What to work on: Repeat only the stretch of lines below that runs from the line with "Dodaj do koszyka" through the line with "je Sergej Jakirović po završetku priprema.", unaltered.

Source material:

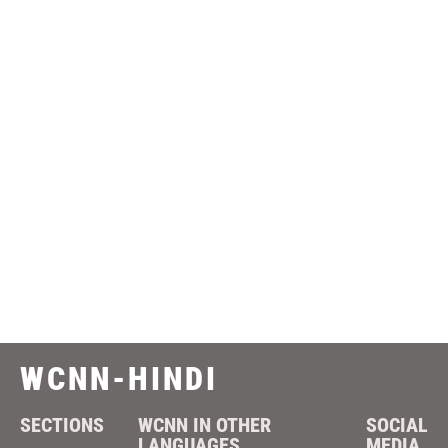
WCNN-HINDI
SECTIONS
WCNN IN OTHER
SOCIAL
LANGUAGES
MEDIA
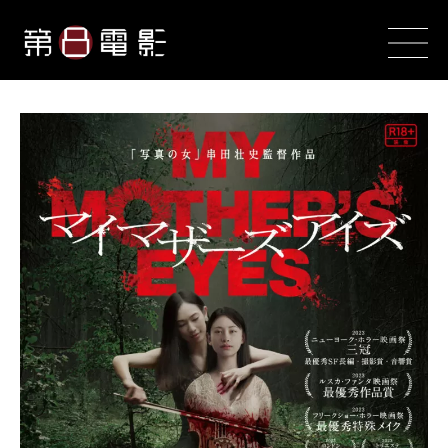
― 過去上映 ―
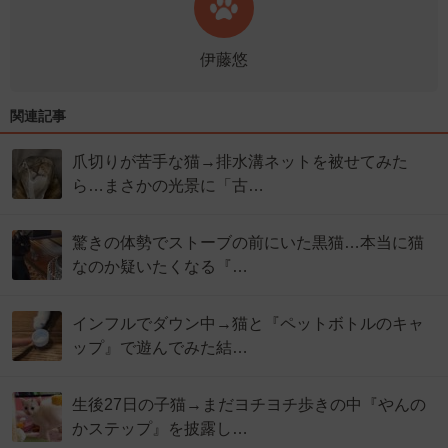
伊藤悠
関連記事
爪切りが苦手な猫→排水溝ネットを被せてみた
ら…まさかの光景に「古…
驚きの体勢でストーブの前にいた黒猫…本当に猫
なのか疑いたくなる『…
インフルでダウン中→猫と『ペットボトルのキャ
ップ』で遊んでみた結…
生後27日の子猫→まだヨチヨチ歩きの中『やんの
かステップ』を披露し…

...

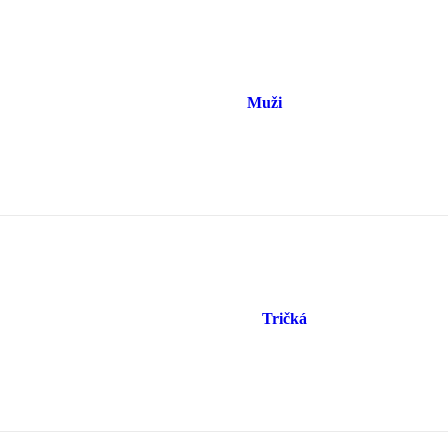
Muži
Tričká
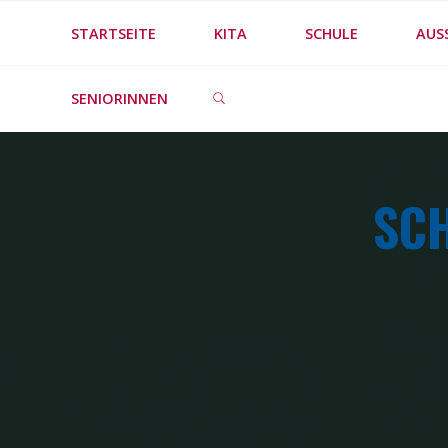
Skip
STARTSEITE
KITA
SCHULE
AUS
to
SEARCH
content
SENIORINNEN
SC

==

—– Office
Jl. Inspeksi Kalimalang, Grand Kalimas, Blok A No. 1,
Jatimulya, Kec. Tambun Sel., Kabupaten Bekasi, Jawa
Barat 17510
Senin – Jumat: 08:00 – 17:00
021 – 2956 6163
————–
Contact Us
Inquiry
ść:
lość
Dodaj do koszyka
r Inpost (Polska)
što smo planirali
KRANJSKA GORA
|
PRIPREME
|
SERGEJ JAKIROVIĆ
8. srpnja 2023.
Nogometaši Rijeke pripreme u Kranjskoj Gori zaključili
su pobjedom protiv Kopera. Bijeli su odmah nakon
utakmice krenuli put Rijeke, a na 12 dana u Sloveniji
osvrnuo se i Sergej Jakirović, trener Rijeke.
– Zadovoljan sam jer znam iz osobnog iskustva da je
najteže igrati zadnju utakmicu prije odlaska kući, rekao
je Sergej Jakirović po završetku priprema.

Written answer:
Dodaj do koszyka
r Inpost (Polska)
što smo planirali
KRANJSKA GORA
|
PRIPREME
|
SERGEJ JAKIROVIĆ
8. srpnja 2023.
Nogometaši Rijeke pripreme u Kranjskoj Gori zaključili
su pobjedom protiv Kopera. Bijeli su odmah nakon
utakmice krenuli put Rijeke, a na 12 dana u Sloveniji
osvrnuo se i Sergej Jakirović, trener Rijeke.
– Zadovoljan sam jer znam iz osobnog iskustva da je
najteže igrati zadnju utakmicu prije odlaska kući, rekao
je Sergej Jakirović po završetku priprema.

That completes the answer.